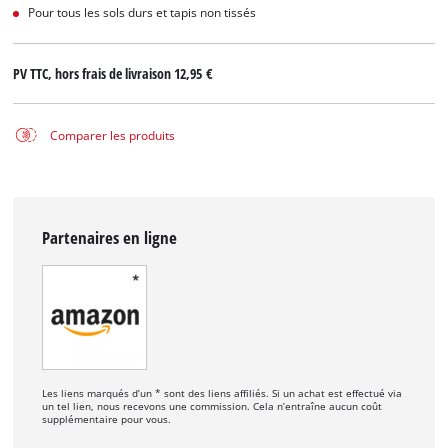
Pour tous les sols durs et tapis non tissés
PV TTC, hors frais de livraison
12,95 €
Comparer les produits
Partenaires en ligne
Les liens marqués d’un * sont des liens affiliés. Si un achat est effectué via
un tel lien, nous recevons une commission. Cela n’entraîne aucun coût
supplémentaire pour vous.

Exercise: Whenever images occur above, omit them and retype each line exactly as it stands.

Expected answer:
Pour tous les sols durs et tapis non tissés
PV TTC, hors frais de livraison
12,95 €
Comparer les produits
Partenaires en ligne
Les liens marqués d’un * sont des liens affiliés. Si un achat est effectué via
un tel lien, nous recevons une commission. Cela n’entraîne aucun coût
supplémentaire pour vous.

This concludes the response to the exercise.